7.12.11

Mais do que o dado, vale a maneira de o dar

Nunca aqui, no espaço destas crónicas, me tenho referido de forma direta a pessoas individualmente. Mas hoje vou fazê-lo, falando do Mestre João Cutileiro, um pouco nos mesmos termos com que a ele me dirigi no passado dia 25 quando da sessão solene comemorativa dos 25 anos de Évora Património Mundial. Fi-lo a propósito da sua oferta à Câmara Municipal, e à Cidade portanto, da conceção da medalha também comemorativa da efeméride. E, na lógica que também tem pautado estas minhas crónicas, o provérbio que achei, o mais pertinente pela forma como todo o processo decorreu, diz assim: «Mais do que o dado, vale a maneira de o dar». Não que ache que a medalha não vale.

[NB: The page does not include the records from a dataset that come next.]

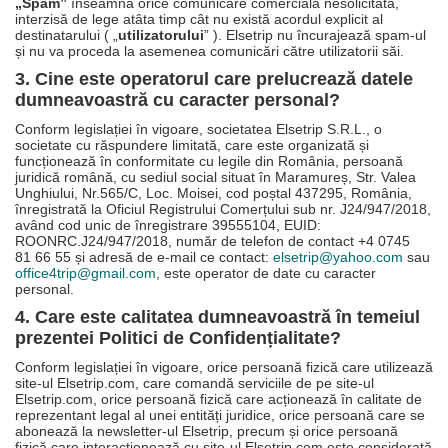
„Spam”
înseamnă orice comunicare comercială nesolicitată,
interzisă de lege atâta timp cât nu există acordul explicit al
destinatarului ( „
utilizatorului
” ). Elsetrip nu încurajează spam-ul
și nu va proceda la asemenea comunicări către utilizatorii săi.
3. Cine este operatorul care prelucrează datele
dumneavoastră cu caracter personal?
Conform legislației în vigoare, societatea Elsetrip S.R.L., o
societate cu răspundere limitată, care este organizată și
funcționează în conformitate cu legile din România, persoană
juridică română, cu sediul social situat în Maramureș, Str. Valea
Unghiului, Nr.565/C, Loc. Moisei, cod poștal 437295, România,
înregistrată la Oficiul Registrului Comerțului sub nr. J24/947/2018,
având cod unic de înregistrare 39555104, EUID:
ROONRC.J24/947/2018, număr de telefon de contact +4 0745
81 66 55 și adresă de e-mail ce contact:
elsetrip@yahoo.com
sau
office4trip@gmail.com
, este operator de date cu caracter
personal.
4. Care este calitatea dumneavoastră în temeiul
prezentei Politici de Confidențialitate?
Conform legislației în vigoare, orice persoană fizică care utilizează
site-ul Elsetrip.com, care comandă serviciile de pe site-ul
Elsetrip.com, orice persoană fizică care acționează în calitate de
reprezentant legal al unei entități juridice, orice persoană care se
abonează la newsletter-ul Elsetrip, precum și orice persoană
fizică care interacționează cu site-ul Elsetrip.com este considerată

Para mim vale, também esteticamente. Mas porque sei que não é numa medalha que cabe e se acaba a obra de um Mestre. Também sei que os elogios a alguém também não se acabam nas palavras que sobre esse alguém são ditas. Aliás, já Shakespeare disse uma vez «falais baixo se falais de amor», numa clara alusão ao pouco alcance das palavras na expressão de sentimentos mais nobres.

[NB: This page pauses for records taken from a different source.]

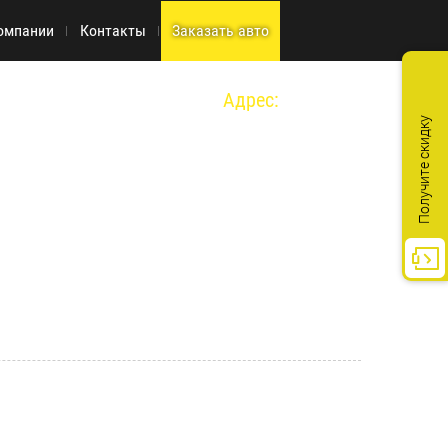
омпании
Контакты
Заказать авто
Адрес:
г. Москва, ул. Киевская д.14 стр. 1
Получите скидку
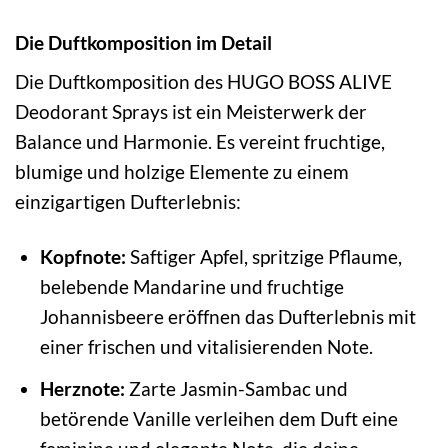
Die Duftkomposition im Detail
Die Duftkomposition des HUGO BOSS ALIVE
Deodorant Sprays ist ein Meisterwerk der
Balance und Harmonie. Es vereint fruchtige,
blumige und holzige Elemente zu einem
einzigartigen Dufterlebnis:
Kopfnote:
Saftiger Apfel, spritzige Pflaume,
belebende Mandarine und fruchtige
Johannisbeere eröffnen das Dufterlebnis mit
einer frischen und vitalisierenden Note.
Herznote:
Zarte Jasmin-Sambac und
betörende Vanille verleihen dem Duft eine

Se o Centro Histórico de Évora é há 25 anos, oficialmente, Património da Humanidade, Évora já era e será sempre a Cidade de João Cutileiro. Falar de Évora obriga-nos sempre a falar do Mestre. E eu gosto disso. Cutileiro, entre mulheres, árvores e cavalos, esculpe na pedra e alinha na folha o perfil da Cidade onde, sem ornamento inútil de sinalética, reconhecemos de imediato Évora. Podia até não sê-lo, num trocar de voltas com que o seu espírito brincalhão, certeiro e não menos das vezes acutilante – o nome também o moldou - tantas vezes nos desafia. Mas o seu traço evoca imediatamente esse lugar, e é por isso que um não pode viver sem o outro.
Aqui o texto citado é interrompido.